Re: Loupe - a tool for inspecting and exploring datasets

Hi Olaf,

On Fri, Oct 9, 2015 at 7:22 PM, Olaf Görlitz <olaf.goerlitz@gmail.com>
wrote:

> very nice, indeed. Are you planning to make it available as Open Source.
> Thus one could also install it locally for private datasets.
>

This work was supported by a Spanish national project called 4V (Volume,
Velocity, Variety and Veracity in innovative data management) and we are
now in the process of releasing it as an open source project with proper
licensing etc. according to project guidelines. It will take a bit of time
but our goal is to release it as an open source project.

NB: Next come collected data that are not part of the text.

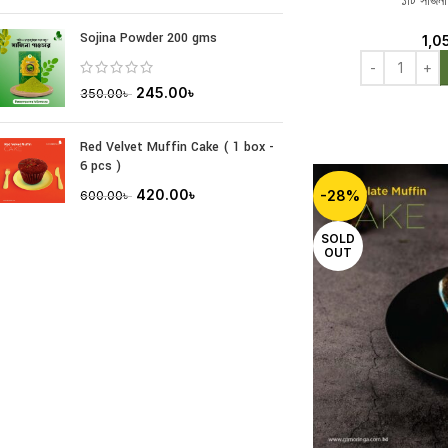
১টি সজিনা
Sojina Powder 200 gms
1,0
245.00
৳
350.00
৳
Red Velvet Muffin Cake ( 1 box -
6 pcs )
420.00
৳
-28%
600.00
৳
SOLD
OUT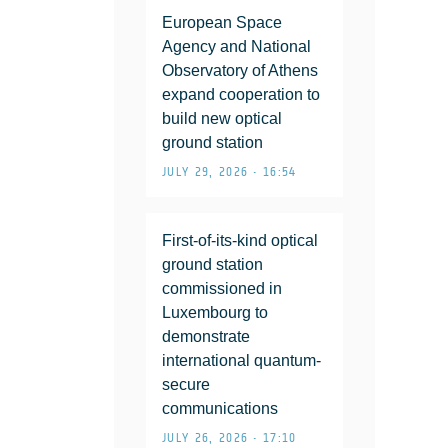
European Space
Agency and National
Observatory of Athens
expand cooperation to
build new optical
ground station
JULY 29, 2026 • 16:54
First-of-its-kind optical
ground station
commissioned in
Luxembourg to
demonstrate
international quantum-
secure
communications
JULY 26, 2026 • 17:10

> +1 for using ElasticSearch and Docker
>
> However, what is your experience with using ElasticSearch for triple
> indexing? Why did you not use a triple store?
>

Well, I use a triple store (OpenLink Virtuoso Open Source) in the indexing
phase but for storing indexed information I use ElasticSearch. Each dataset
has its own index with a set of predefined document type mappings. The main
reason for using in Elasticsearch was that it was much easier and faster to
do auto completions, term searches, and page generations using ES. Also
scaling with cluster of machines is more transparent in ES. Overall, my
experience with Elasticsearch is very positive. In addition, I use an in
memory cache (Ehcache) mainly to optimize the results that are paged etc.

Best Regards,
Nandana

>
> Am 08.10.2015 um 18:09 schrieb Nandana Mihindukulasooriya:
>
>> Hi all,
>>
>> We are developing a tool called Loupe [ http://loupe.linkeddata.es ] for
>> inspecting and exploring datasets to understand which vocabularies
>> (classes, and properties) are used in a dataset and which are common
>> triple patterns. Loupe has some similarities to LODStat, Aether,
>> ProLOD++, etc. but it provides the ability to dig into more details. It
>> also connects the information provided directly to data so that so that
>> one can see the triples that correspond to those numbers.  At the
>> moment, it indexes 2+ billion triples from datasets including DBpedia
>> (17 languages), wikidata, Linked Brainz, Bio models, etc.
>>
>> It's easier to describe what information Loupe provides using an
>> example. If we take the DBpedia dataset, first it provides a summary
>> with the number of triples, distinct subjects, objects, their
>> composition (IRIs, blank nodes, literals), etc. and summary of the other
>> information that we will present below. http://tinyurl.com/loupe-dbpedia
>>
>> The class explorer provides the list of 941 classes used, number of
>> instances per each class, number classes in each namespace etc. It also
>> allows you to search for classes. http://tinyurl.com/dbpedia-classes
>>
>> If we select a concrete class such as dbo:Person, it shows the 13,128
>> distinct properties associated with instances of dbo:Person and the
>> probability that a given property is found in an instance. It also
>> provides a list 438 other types that are declared in dbo:Person
>> instances which can be equivalents classes, superclasses, subclasses,
>> etc. http://tinyurl.com/dbo-person
>>
>> The property explorer provides a list of 60347 properties with the
>> number of triples, number properties in each namespace etc. It also
>> allows searching. http://tinyurl.com/dbpedia-properties
>>
>> Again, if we select a concrete property such as dbprop:name, it looks at
>> all the triples that contain the given property and analyze the subjects
>> and objects of those triples. For subjects, it looks at IRI / blank node
>> counts and also the their types. For objects, it does the same but
>> additionally analyzes literals for numeric, integers, averages, min,
>> max, etc. http://tinyurl.com/dbp-name
>>
>> The triple pattern explorer allows you to search the 3,807,196 abstract
>> triple patterns. http://tinyurl.com/dbpedia-triple-patterns
>> Or you can select a pattern you are interested, for instance what are
>> the properties that connect dbo:Politician to dbo:Criminal
>> http://tinyurl.com/politician-criminal
>>
>> In all these cases, the numbers are directly linked to the corresponding
>> triples.
>>
>> That's a glimpse of Loupe.  We would like to know whether it useful to
>> your use cases so that we can keep improving it. It's still in its early
>> stages so any feedback on improvements are more than welcome. If are
>> interested, we will we doing a demo [1] at ISWC 2015.
>>
>> Best Regards,
>> Nandana Mihindukulasooriya
>> María Poveda Villalón
>> Raúl García Castro
>> Asunción Gómez Pérez
>>
>> [1] Nandana Mihindukulasooriya, María Poveda Villalón, Raúl García
>> Castro, and Asunción Gómez Pérez. "Loupe - An Online Tool for Inspecting
>> Datasets in the Linked Data Cloud", Demo at The 14th International
>> Semantic Web Conference, Bethlehem, USA, 2015.
>>
>

Received on Saturday, 10 October 2015 08:40:59 UTC